Vor allem gilt es, Abstand von der unter Betriebsräten und Unternehmen weit verbreiteten Haltung zu nehmen, dass für Menschen über 55 keine Weiterbildung mehr lohnt. Schließlich sind an den Unis viele Senioren, die aus reiner Begeisterung noch ein Studium absolvieren oder eine Dissertation schreiben. Wenn den Unternehmen wegen mangelnder Geburtenraten die Jungen ausgehen, macht es doch nur Sinn, die Älteren weiterzubilden und länger zu beschäftigen.

Wer länger arbeitet, sollte am Ende auch eine höhere Rente bekommen

Insgesamt wäre ein unbürokratischer Ansatz der gesündere: Wer körperlich fit ist und arbeiten will, sollte das auch dürfen. Wer Mitte 50 nur noch Golf spielen mag, ebenfalls. Allerdings nicht einseitig zu Lasten der arbeitenden Bevölkerung. Die Kosten müssen auch vom Individuum mitgetragen werden - und umgekehrt muss gelten: Wer länger arbeitet, sollte am Ende auch eine höhere Rente bekommen. Dafür ließe sich für Herrschaften über 63 die Arbeitslosenversicherung abschaffen.

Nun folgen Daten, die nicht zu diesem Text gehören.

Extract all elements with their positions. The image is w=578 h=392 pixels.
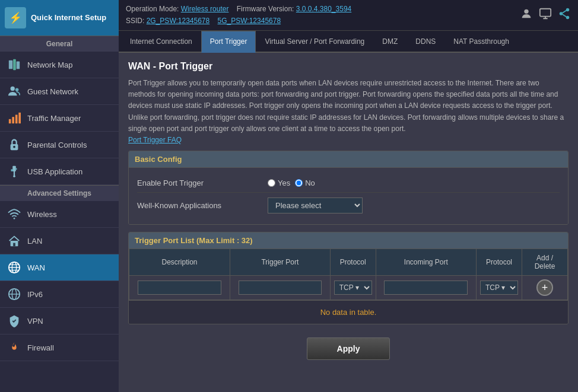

So haben Schweden, Polen, Letten und Italiener bereits ein System, in dem die Beschäftigten ihr Rentenalter frei wählen können und dann eine geringere oder höhere Rente bekommen, abhängig von ihren Einzahlungen. Bei uns dagegen übertrumpfen sich die Politiker vom intellektuellen Format eines Sigmar Gabriel mit Vorschlägen, das Rentenniveau bei 45 oder sogar 50 Prozent einfach festzuschreiben. Das ist ungefähr so hilfreich, wie gesetzlich festzuschreiben, dass Gletscher bei steigenden Temperaturen nicht mehr abschmelzen dürfen. Nach Gabriel die Sintflut.

Heiner Thorborg ist Personalberater und Mitglied der MeinungsMachervon manager-magazin.de. Trotzdem gibt diese Kolumne nicht notwendigerweise die Meinung der Redaktion des manager magazins wieder.